What you will do
Only the pictures are dropped. Restate each line below word for word.

Supplied material
=======

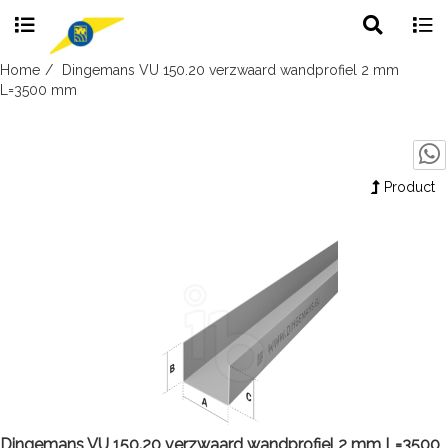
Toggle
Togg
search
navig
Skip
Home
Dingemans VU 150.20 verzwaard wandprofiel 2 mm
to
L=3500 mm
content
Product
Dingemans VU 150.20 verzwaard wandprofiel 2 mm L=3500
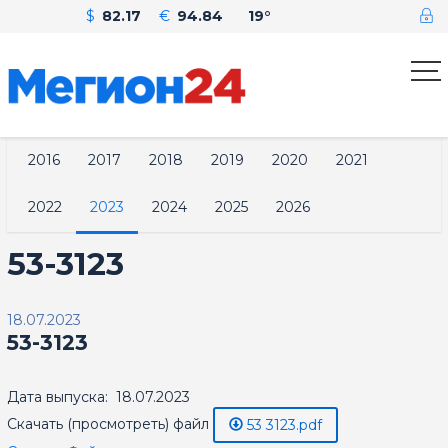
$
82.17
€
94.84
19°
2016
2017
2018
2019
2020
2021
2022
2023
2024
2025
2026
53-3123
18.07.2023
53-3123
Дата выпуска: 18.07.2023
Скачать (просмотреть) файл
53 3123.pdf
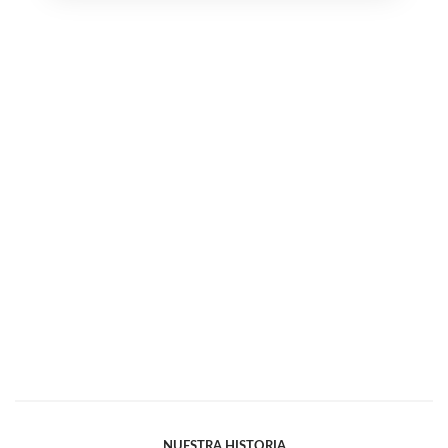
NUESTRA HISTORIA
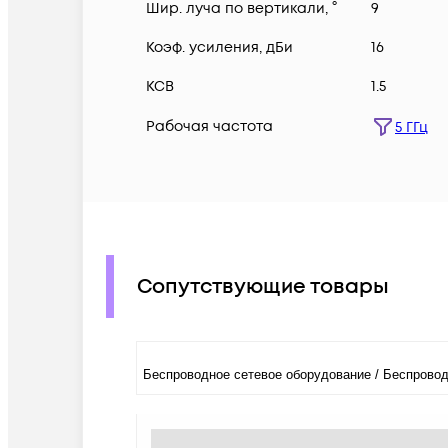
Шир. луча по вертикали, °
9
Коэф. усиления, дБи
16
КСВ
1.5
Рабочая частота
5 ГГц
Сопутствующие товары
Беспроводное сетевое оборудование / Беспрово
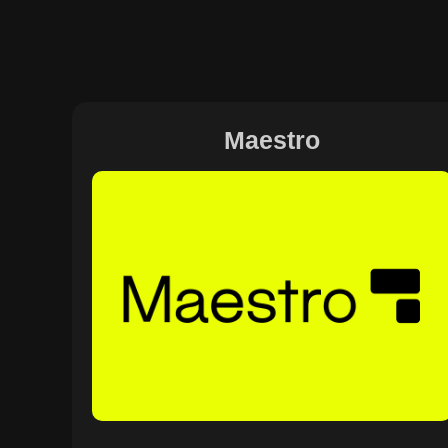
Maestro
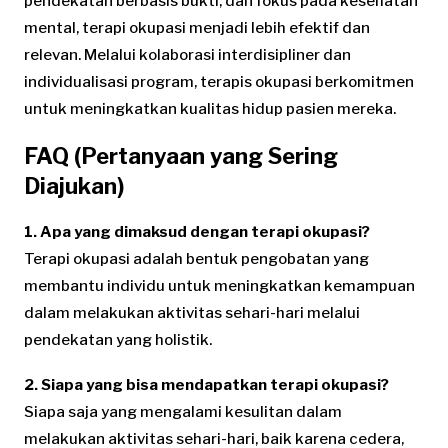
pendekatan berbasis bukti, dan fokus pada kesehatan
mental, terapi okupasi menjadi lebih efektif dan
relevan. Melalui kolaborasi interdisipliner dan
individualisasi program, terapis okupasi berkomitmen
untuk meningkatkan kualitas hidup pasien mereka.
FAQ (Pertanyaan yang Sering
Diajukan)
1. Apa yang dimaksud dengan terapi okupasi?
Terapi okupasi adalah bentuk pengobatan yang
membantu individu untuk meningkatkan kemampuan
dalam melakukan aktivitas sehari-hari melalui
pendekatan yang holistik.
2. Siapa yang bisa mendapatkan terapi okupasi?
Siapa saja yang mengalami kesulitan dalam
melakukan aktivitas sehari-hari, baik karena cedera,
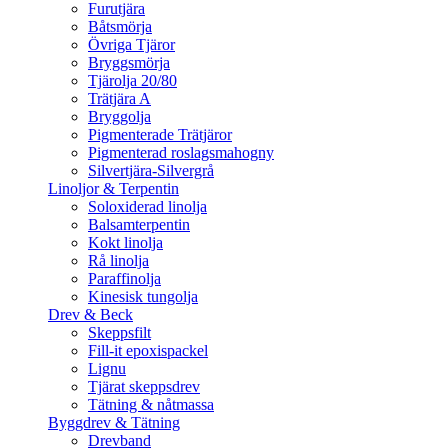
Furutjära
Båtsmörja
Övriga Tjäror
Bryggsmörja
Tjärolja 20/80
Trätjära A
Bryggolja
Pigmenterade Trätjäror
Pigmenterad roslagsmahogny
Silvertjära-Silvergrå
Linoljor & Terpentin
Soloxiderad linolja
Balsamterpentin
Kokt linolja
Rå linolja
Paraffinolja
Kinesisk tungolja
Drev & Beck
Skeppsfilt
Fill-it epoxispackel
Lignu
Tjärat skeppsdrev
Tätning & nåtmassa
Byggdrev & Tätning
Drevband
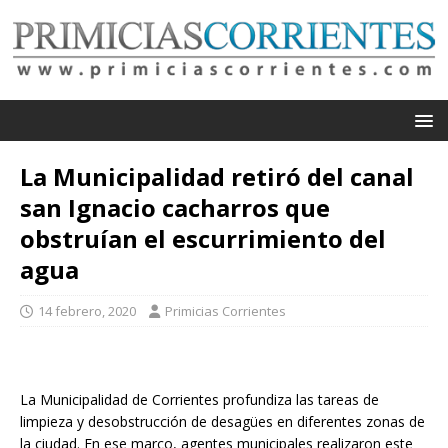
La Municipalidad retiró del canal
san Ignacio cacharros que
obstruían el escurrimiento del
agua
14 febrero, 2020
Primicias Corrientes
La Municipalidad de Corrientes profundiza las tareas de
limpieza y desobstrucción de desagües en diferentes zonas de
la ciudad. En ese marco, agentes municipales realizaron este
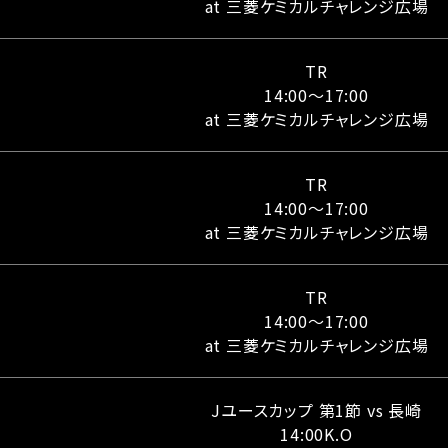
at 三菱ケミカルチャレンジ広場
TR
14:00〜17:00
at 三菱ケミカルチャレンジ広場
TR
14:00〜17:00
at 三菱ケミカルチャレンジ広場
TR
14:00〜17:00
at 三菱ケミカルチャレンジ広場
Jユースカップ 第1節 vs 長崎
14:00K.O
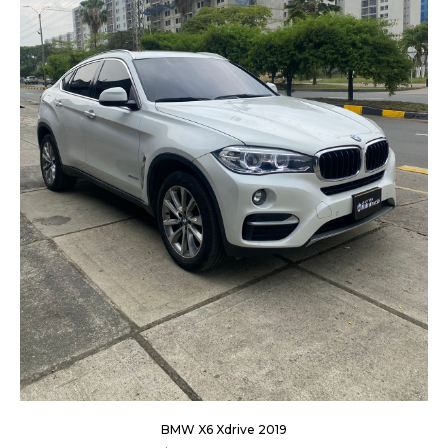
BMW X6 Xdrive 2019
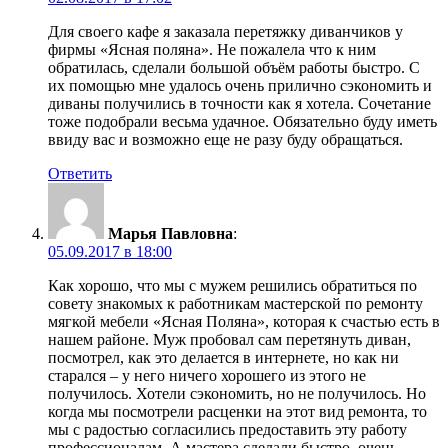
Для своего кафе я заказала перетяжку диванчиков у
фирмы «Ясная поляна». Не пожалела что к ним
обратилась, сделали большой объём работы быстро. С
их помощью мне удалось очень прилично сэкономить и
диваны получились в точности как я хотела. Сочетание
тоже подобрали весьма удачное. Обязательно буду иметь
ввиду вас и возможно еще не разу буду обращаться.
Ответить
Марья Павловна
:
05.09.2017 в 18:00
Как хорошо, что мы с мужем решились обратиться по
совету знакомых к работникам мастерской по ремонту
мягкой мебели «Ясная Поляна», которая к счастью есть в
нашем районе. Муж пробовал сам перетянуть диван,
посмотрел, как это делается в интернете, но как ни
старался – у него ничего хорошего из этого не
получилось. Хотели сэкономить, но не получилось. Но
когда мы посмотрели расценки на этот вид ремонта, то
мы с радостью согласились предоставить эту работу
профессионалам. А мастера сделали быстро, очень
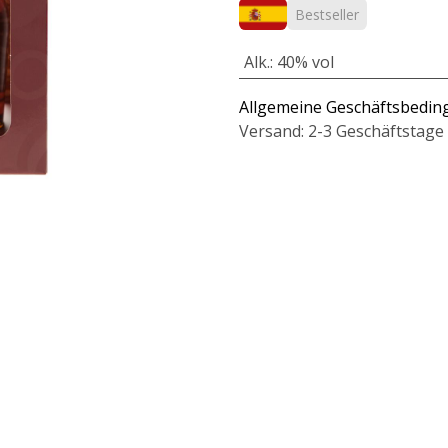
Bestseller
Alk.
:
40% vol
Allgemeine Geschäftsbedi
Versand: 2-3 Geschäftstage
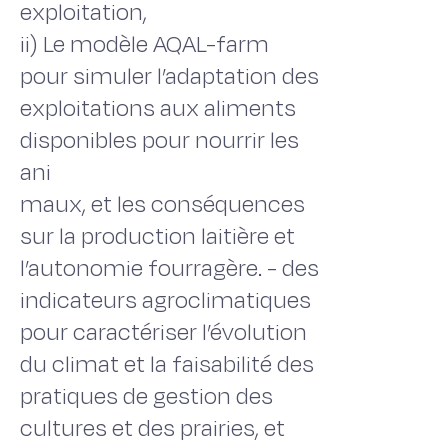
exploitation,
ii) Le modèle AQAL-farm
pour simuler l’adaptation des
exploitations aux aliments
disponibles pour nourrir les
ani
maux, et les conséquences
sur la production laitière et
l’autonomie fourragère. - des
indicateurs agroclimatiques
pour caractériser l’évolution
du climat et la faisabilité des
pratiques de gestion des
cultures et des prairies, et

=======

Result of the exercise
Toggle
Togg
search
navig
Skip
Home
Dingemans VU 150.20 verzwaard wandprofiel 2 mm
to
L=3500 mm
content
Product
Dingemans VU 150.20 verzwaard wandprofiel 2 mm L=3500
$
82.17
€
94.84
19°
2016
2017
2018
2019
2020
2021
2022
2023
2024
2025
2026
53-3123
18.07.2023
53-3123
Дата выпуска: 18.07.2023
Скачать (просмотреть) файл
53 3123.pdf
NUESTRA HISTORIA
Шир. луча по вертикали, °
9
Коэф. усиления, дБи
16
КСВ
1.5
Рабочая частота
5 ГГц
Сопутствующие товары
Беспроводное сетевое оборудование / Беспрово
Maestro
pendekatan berbasis bukti, dan fokus pada kesehatan
mental, terapi okupasi menjadi lebih efektif dan
relevan. Melalui kolaborasi interdisipliner dan
individualisasi program, terapis okupasi berkomitmen
untuk meningkatkan kualitas hidup pasien mereka.
FAQ (Pertanyaan yang Sering
Diajukan)
1. Apa yang dimaksud dengan terapi okupasi?
Terapi okupasi adalah bentuk pengobatan yang
membantu individu untuk meningkatkan kemampuan
dalam melakukan aktivitas sehari-hari melalui
pendekatan yang holistik.
2. Siapa yang bisa mendapatkan terapi okupasi?
Siapa saja yang mengalami kesulitan dalam
melakukan aktivitas sehari-hari, baik karena cedera,
Furutjära
Båtsmörja
Övriga Tjäror
Bryggsmörja
Tjärolja 20/80
Trätjära A
Bryggolja
Pigmenterade Trätjäror
Pigmenterad roslagsmahogny
Silvertjära-Silvergrå
Linoljor & Terpentin
Soloxiderad linolja
Balsamterpentin
Kokt linolja
Rå linolja
Paraffinolja
Kinesisk tungolja
Drev & Beck
Skeppsfilt
Fill-it epoxispackel
Lignu
Tjärat skeppsdrev
Tätning & nåtmassa
Byggdrev & Tätning
Drevband
La Municipalidad retiró del canal
san Ignacio cacharros que
obstruían el escurrimiento del
agua
14 febrero, 2020
Primicias Corrientes
La Municipalidad de Corrientes profundiza las tareas de
limpieza y desobstrucción de desagües en diferentes zonas de
la ciudad. En ese marco, agentes municipales realizaron este
at 三菱ケミカルチャレンジ広場
TR
14:00〜17:00
at 三菱ケミカルチャレンジ広場
TR
14:00〜17:00
at 三菱ケミカルチャレンジ広場
TR
14:00〜17:00
at 三菱ケミカルチャレンジ広場
Jユースカップ 第1節 vs 長崎
14:00K.O
BMW X6 Xdrive 2019
Для своего кафе я заказала перетяжку диванчиков у
фирмы «Ясная поляна». Не пожалела что к ним
обратилась, сделали большой объём работы быстро. С
их помощью мне удалось очень прилично сэкономить и
диваны получились в точности как я хотела. Сочетание
тоже подобрали весьма удачное. Обязательно буду иметь
ввиду вас и возможно еще не разу буду обращаться.
Ответить
Марья Павловна
:
05.09.2017 в 18:00
Как хорошо, что мы с мужем решились обратиться по
совету знакомых к работникам мастерской по ремонту
мягкой мебели «Ясная Поляна», которая к счастью есть в
нашем районе. Муж пробовал сам перетянуть диван,
посмотрел, как это делается в интернете, но как ни
старался – у него ничего хорошего из этого не
получилось. Хотели сэкономить, но не получилось. Но
когда мы посмотрели расценки на этот вид ремонта, то
мы с радостью согласились предоставить эту работу
профессионалам. А мастера сделали быстро, очень
Bestseller
Alk.
:
40% vol
Allgemeine Geschäftsbedi
Versand: 2-3 Geschäftstage
exploitation,
ii) Le modèle AQAL-farm
pour simuler l’adaptation des
exploitations aux aliments
disponibles pour nourrir les
ani
maux, et les conséquences
sur la production laitière et
l’autonomie fourragère. - des
indicateurs agroclimatiques
pour caractériser l’évolution
du climat et la faisabilité des
pratiques de gestion des
cultures et des prairies, et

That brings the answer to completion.